Tip:
Highlight text to annotate it
X
Michael Grimes: Relegating the citizenship curriculum to the
Basic Curriculum: what impact will that have on democracy?
David Blunkett: Well we knew, before I established the citizenship
and democracy curriculum - after the working party chaired by Professor Sir Bernard Crick
- that we had at that time, back in the '80s and '90s, the least politically literate electorate
in he developed world. The work that was done at York University demonstrated that. The
recent work from the National Foundation for Educational Research has demonstrated not
only that the citizenship programmes already increase the awareness, the political understanding,
but also the participation of young people; including in the 2010 election the 19 and
20 year-olds voted substantially more than the age group just above them. And I think
that demonstrates that it's already had an impact. But - crucially - that it's also increased
the active participation of youngsters in terms of volunteering; it's had an impact
on the quality of of outcomes in other study areas - in other words, the engagement of
young people with the community and with an understanding of society around them - has
actually had an impact on other subject areas.

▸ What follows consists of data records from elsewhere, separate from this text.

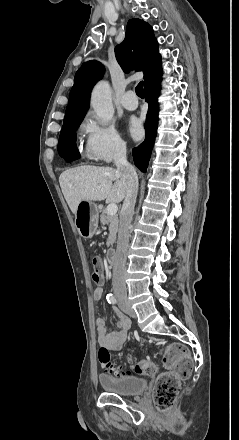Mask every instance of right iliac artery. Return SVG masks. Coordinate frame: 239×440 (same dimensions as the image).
I'll return each mask as SVG.
<instances>
[{
	"mask_svg": "<svg viewBox=\"0 0 239 440\" xmlns=\"http://www.w3.org/2000/svg\"><path fill=\"white\" fill-rule=\"evenodd\" d=\"M106 299L110 304H115L117 302V299L113 294H108Z\"/></svg>",
	"mask_w": 239,
	"mask_h": 440,
	"instance_id": "obj_1",
	"label": "right iliac artery"
}]
</instances>
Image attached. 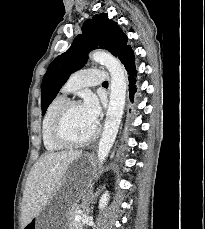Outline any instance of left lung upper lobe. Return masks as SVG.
<instances>
[{"label":"left lung upper lobe","mask_w":205,"mask_h":229,"mask_svg":"<svg viewBox=\"0 0 205 229\" xmlns=\"http://www.w3.org/2000/svg\"><path fill=\"white\" fill-rule=\"evenodd\" d=\"M127 46V36L117 23L108 19L106 13L85 21L82 34L76 36L66 52L51 62L44 75L41 86L42 115L68 77L85 65L91 50L106 49L118 57Z\"/></svg>","instance_id":"1"}]
</instances>
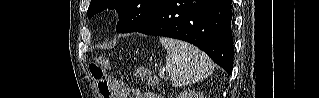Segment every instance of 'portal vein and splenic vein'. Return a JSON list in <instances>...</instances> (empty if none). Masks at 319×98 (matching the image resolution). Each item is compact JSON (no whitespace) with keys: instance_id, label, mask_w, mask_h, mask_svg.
<instances>
[{"instance_id":"portal-vein-and-splenic-vein-1","label":"portal vein and splenic vein","mask_w":319,"mask_h":98,"mask_svg":"<svg viewBox=\"0 0 319 98\" xmlns=\"http://www.w3.org/2000/svg\"><path fill=\"white\" fill-rule=\"evenodd\" d=\"M159 75H160V76H164V71H160V72H159Z\"/></svg>"}]
</instances>
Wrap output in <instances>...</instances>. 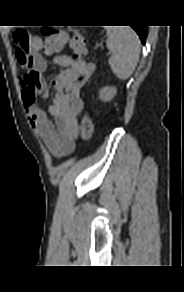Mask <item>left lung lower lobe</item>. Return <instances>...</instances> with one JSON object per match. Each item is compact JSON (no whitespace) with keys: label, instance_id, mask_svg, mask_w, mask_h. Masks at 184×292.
I'll return each mask as SVG.
<instances>
[{"label":"left lung lower lobe","instance_id":"1","mask_svg":"<svg viewBox=\"0 0 184 292\" xmlns=\"http://www.w3.org/2000/svg\"><path fill=\"white\" fill-rule=\"evenodd\" d=\"M133 27V29L137 32V34L139 35L141 42L144 44L145 40H146V35H147V31H146V26H131Z\"/></svg>","mask_w":184,"mask_h":292}]
</instances>
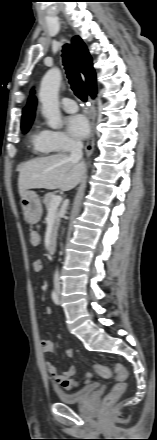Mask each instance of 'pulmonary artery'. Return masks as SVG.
I'll return each instance as SVG.
<instances>
[{
	"label": "pulmonary artery",
	"instance_id": "obj_1",
	"mask_svg": "<svg viewBox=\"0 0 157 440\" xmlns=\"http://www.w3.org/2000/svg\"><path fill=\"white\" fill-rule=\"evenodd\" d=\"M61 106L66 112L69 113H74L78 110L76 102L68 98H64L61 100Z\"/></svg>",
	"mask_w": 157,
	"mask_h": 440
}]
</instances>
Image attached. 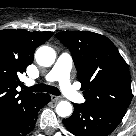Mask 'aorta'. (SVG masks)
<instances>
[{
    "label": "aorta",
    "mask_w": 136,
    "mask_h": 136,
    "mask_svg": "<svg viewBox=\"0 0 136 136\" xmlns=\"http://www.w3.org/2000/svg\"><path fill=\"white\" fill-rule=\"evenodd\" d=\"M37 63L44 67L51 66L56 59V53L53 48L49 46L39 47L35 53ZM56 113L60 117H67L72 114V105L68 101H60L56 106Z\"/></svg>",
    "instance_id": "1"
}]
</instances>
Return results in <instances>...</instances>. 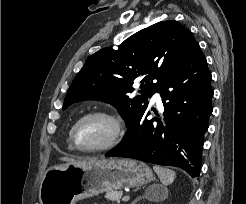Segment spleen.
Listing matches in <instances>:
<instances>
[{
  "label": "spleen",
  "mask_w": 246,
  "mask_h": 204,
  "mask_svg": "<svg viewBox=\"0 0 246 204\" xmlns=\"http://www.w3.org/2000/svg\"><path fill=\"white\" fill-rule=\"evenodd\" d=\"M154 171L157 173L161 183L165 186L170 185L173 183L176 173L175 171L166 168V167H161L159 165H154L153 166Z\"/></svg>",
  "instance_id": "3e777b00"
}]
</instances>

And it's no good saying that, well, we can
teach it through history or geography: subject teachers in those areas are specialists within
their own field; what they don't have - what many teachers never had - was an understanding
of the political arena, the legal arena and the economic arena, or the ability to be able
to teach it. And a combination of the withdrawal of the backup from national level of best
practice - and of the kind of materials that make it possible to do the job well, and of
outcome measures - would simply leave citizenship literally floating in the air.